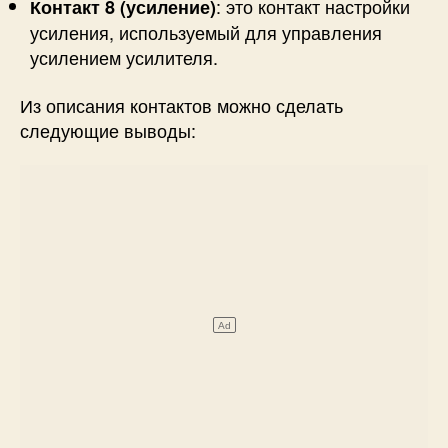
: это контакт настройки
Контакт 8 (усиление)
усиления, используемый для управления
усилением усилителя.
Из описания контактов можно сделать
следующие выводы:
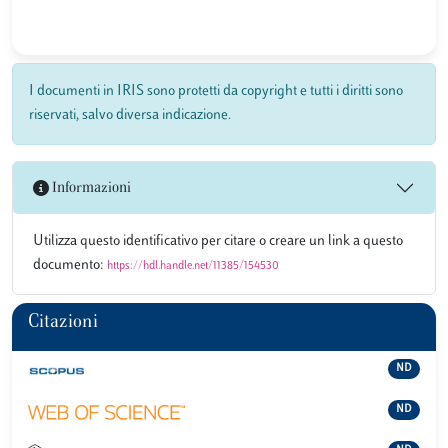
I documenti in IRIS sono protetti da copyright e tutti i diritti sono
riservati, salvo diversa indicazione.
Informazioni
Utilizza questo identificativo per citare o creare un link a questo
documento:
https://hdl.handle.net/11385/154530
Citazioni
ND
ND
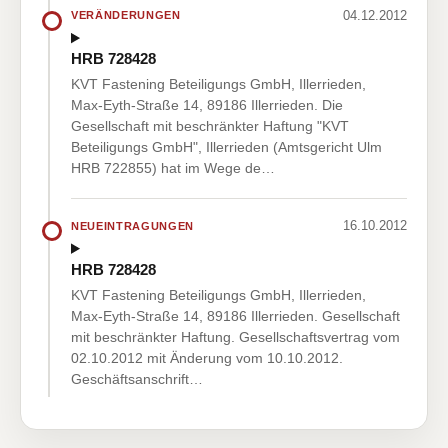
04.12.2012
VERÄNDERUNGEN
HRB 728428
KVT Fastening Beteiligungs GmbH, Illerrieden,
Max-Eyth-Straße 14, 89186 Illerrieden. Die
Gesellschaft mit beschränkter Haftung "KVT
Beteiligungs GmbH", Illerrieden (Amtsgericht Ulm
HRB 722855) hat im Wege de…
16.10.2012
NEUEINTRAGUNGEN
HRB 728428
KVT Fastening Beteiligungs GmbH, Illerrieden,
Max-Eyth-Straße 14, 89186 Illerrieden. Gesellschaft
mit beschränkter Haftung. Gesellschaftsvertrag vom
02.10.2012 mit Änderung vom 10.10.2012.
Geschäftsanschrift…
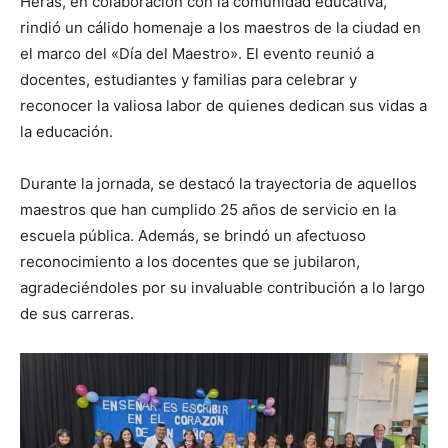
Heras, en colaboración con la comunidad educativa,
rindió un cálido homenaje a los maestros de la ciudad en
el marco del «Día del Maestro». El evento reunió a
docentes, estudiantes y familias para celebrar y
reconocer la valiosa labor de quienes dedican sus vidas a
la educación.
Durante la jornada, se destacó la trayectoria de aquellos
maestros que han cumplido 25 años de servicio en la
escuela pública. Además, se brindó un afectuoso
reconocimiento a los docentes que se jubilaron,
agradeciéndoles por su invaluable contribución a lo largo
de sus carreras.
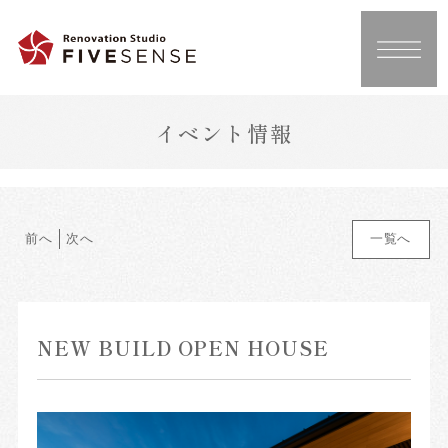
イベント情報
前へ
次へ
一覧へ
NEW BUILD OPEN HOUSE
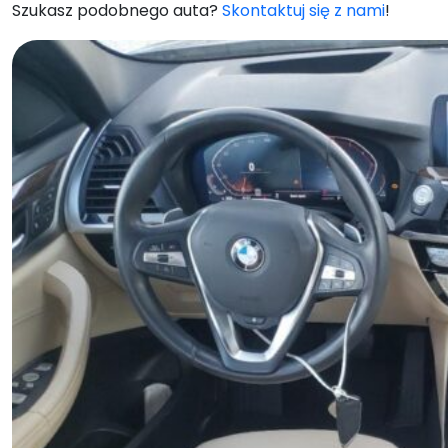
Szukasz podobnego auta?
Skontaktuj się z nami
!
┄┄┄┄┄┄┄┄┄┄┄┄┄┄┄┄┄┄┄┄
**REQUIRED WORK**
The records above should be retyped in full and exactly; omit the pictures.

**EXERCISE OUTPUT**
: это контакт настройки
Контакт 8 (усиление)
усиления, используемый для управления
усилением усилителя.
Из описания контактов можно сделать
следующие выводы:
I documenti in IRIS sono protetti da copyright e tutti i diritti sono
riservati, salvo diversa indicazione.
Informazioni
Utilizza questo identificativo per citare o creare un link a questo
documento:
https://hdl.handle.net/11385/154530
Citazioni
ND
ND
04.12.2012
VERÄNDERUNGEN
HRB 728428
KVT Fastening Beteiligungs GmbH, Illerrieden,
Max-Eyth-Straße 14, 89186 Illerrieden. Die
Gesellschaft mit beschränkter Haftung "KVT
Beteiligungs GmbH", Illerrieden (Amtsgericht Ulm
HRB 722855) hat im Wege de…
16.10.2012
NEUEINTRAGUNGEN
HRB 728428
KVT Fastening Beteiligungs GmbH, Illerrieden,
Max-Eyth-Straße 14, 89186 Illerrieden. Gesellschaft
mit beschränkter Haftung. Gesellschaftsvertrag vom
02.10.2012 mit Änderung vom 10.10.2012.
Geschäftsanschrift…
Heras, en colaboración con la comunidad educativa,
rindió un cálido homenaje a los maestros de la ciudad en
el marco del «Día del Maestro». El evento reunió a
docentes, estudiantes y familias para celebrar y
reconocer la valiosa labor de quienes dedican sus vidas a
la educación.
Durante la jornada, se destacó la trayectoria de aquellos
maestros que han cumplido 25 años de servicio en la
escuela pública. Además, se brindó un afectuoso
reconocimiento a los docentes que se jubilaron,
agradeciéndoles por su invaluable contribución a lo largo
de sus carreras.
イベント情報
前へ
次へ
一覧へ
NEW BUILD OPEN HOUSE
Szukasz podobnego auta?
Skontaktuj się z nami
!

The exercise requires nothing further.